Cytokinetics is a late-stage, specialty cardiovascular biopharmaceutical company focused on discovering, developing and commercializing first-in-class muscle activators and next-in-class muscle inhibitors as potential treatments for debilitating diseases in which cardiac muscle performance is compromised. As a leader in muscle biology and the mechanics of muscle performance, the company is developing small molecule drug candidates specifically engineered to impact myocardial muscle function and contractility. Aficamten is a next-in-class cardiac myosin inhibitor, currently the subject of SEQUOIA-HCM, the Phase 3 clinical trial of aficamten in patients with symptomatic obstructive hypertrophic cardiomyopathy (HCM). Aficamten is also being evaluated in non-obstructive HCM and the company plans to begin a Phase 3 trial later this year. Cytokinetics is also developing omecamtiv mecarbil, a cardiac muscle activator in patients with heart failure. Additionally, Cytokinetics is developing CK-3828136 (CK-136), a cardiac troponin activator for the potential treatment HFrEF and other types of heart failure, such as right ventricular failure, resulting from impaired cardiac contractility, as well as CK-4021586 (CK-586), a cardiac myosin inhibitor with a mechanism of action distinct from aficamten. In 2023, Cytokinetics is celebrating its 25-year history of pioneering innovation in muscle biology and related pharmacology focused to diseases of muscle dysfunction and conditions of muscle weakness.
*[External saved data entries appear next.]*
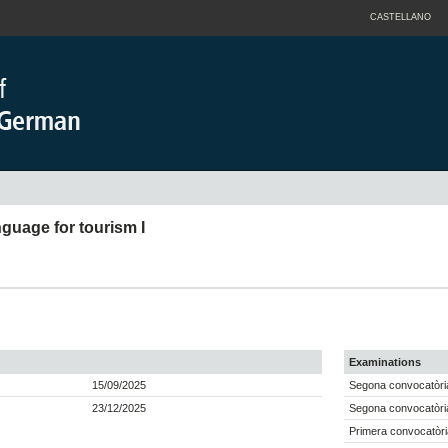
CASTELLANO
guage for tourism I
Examinations
15/09/2025
Segona convocatòria
23/12/2025
Segona convocatòria
Primera convocatòri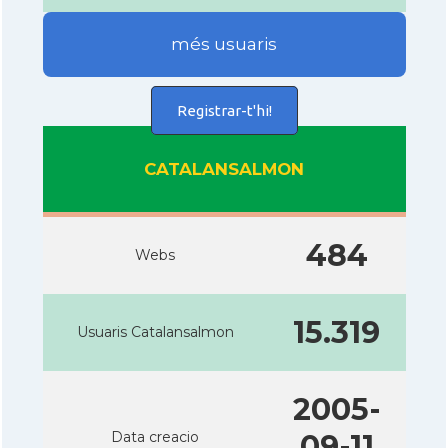
més usuaris
Registrar-t'hi!
CATALANSALMON
484
Webs
15.319
Usuaris Catalansalmon
2005-
Data creacio
09-11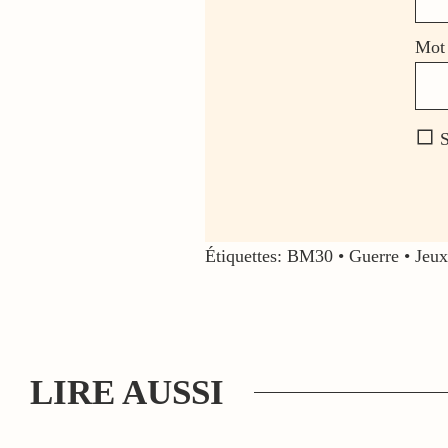
Mot 
S
Étiquettes:
BM30
•
Guerre
•
Jeu
LIRE AUSSI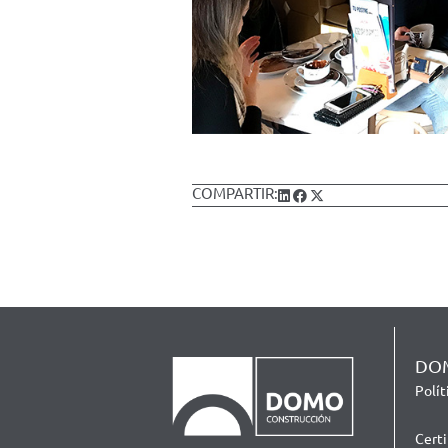
COMPARTIR:
DOM
Polí
Cert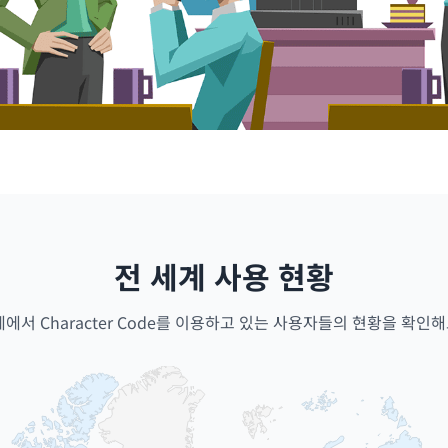
전 세계 사용 현황
계에서 Character Code를 이용하고 있는 사용자들의 현황을 확인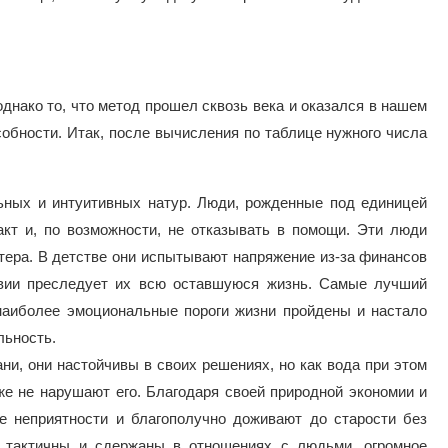
однако то, что метод прошел сквозь века и оказался в нашем
собности. Итак, после вычисления по таблице нужного числа
ьных и интуитивных натур. Люди, рожденные под единицей
акт и, по возможности, не отказывать в помощи. Эти люди
ктера. В детстве они испытывают напряжение из-за финансов
твии преследует их всю оставшуюся жизнь. Самые лучший
 наиболее эмоциональные пороги жизни пройдены и настало
льность.
ни, они настойчивы в своих решениях, но как вода при этом
же не нарушают его. Благодаря своей природной экономии и
е неприятности и благополучно доживают до старости без
и тактичны и сдержаны в отношениях с людьми, огромное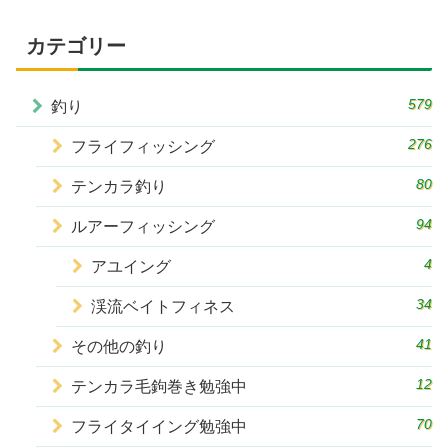
カテゴリー
579
釣り
276
フライフィッシング
80
テンカラ釣り
94
ルアーフィッシング
4
アユイング
34
渓流ベイトフィネス
41
その他の釣り
12
テンカラ毛鉤巻き勉強中
70
フライタイイング勉強中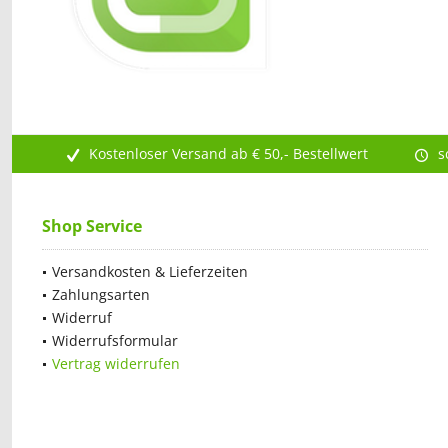
Kostenloser Versand ab € 50,- Bestellwert
s
Shop Service
Versandkosten & Lieferzeiten
Zahlungsarten
Widerruf
Widerrufsformular
Vertrag widerrufen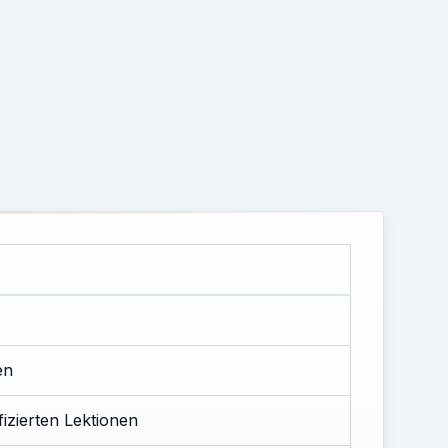
en
fizierten Lektionen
This press release contains forward-looking statements for purposes of the Private Securities Litigation Reform Act of 1995 (the "Act"). Cytokinetics disclaims any intent or obligation to update these forward-looking statements and claims the protection of the Act’s Safe Harbor for forward-looking statements. Examples of such statements include, but are not limited to, statements, express or implied, relating to REDWOOD-HCM or any of our other clinical trials, statements relating to the potential benefits of aficamten or any of our other drug candidates, and the design, timing, results, significance and utility of preclinical and clinical results. Such statements are based on management’s current expectations, but actual results may differ materially due to various risks and uncertainties, including, but not limited to, potential difficulties or delays in the development, testing, regulatory approvals for trial commencement, progression or product sale or manufacturing, or production of Cytokinetics’ drug candidates that could slow or prevent clinical development or product approval; Cytokinetics’ drug candidates may have adverse side effects or inadequate therapeutic efficacy; the FDA or foreign regulatory agencies may delay or limit Cytokinetics’ ability to conduct clinical trials; Cytokinetics may be unable to obtain or maintain patent or trade secret protection for its intellectual property; standards of care may change, rendering Cytokinetics’ drug candidates obsolete; and competitive products or alternative therapies may be developed by others for the treatment of indications Cytokinetics’ drug candidates and potential drug candidates may target. For further information regarding these and other risks related to Cytokinetics’ business, investors should consult Cytokinetics’ filings with the Securities and Exchange Commission.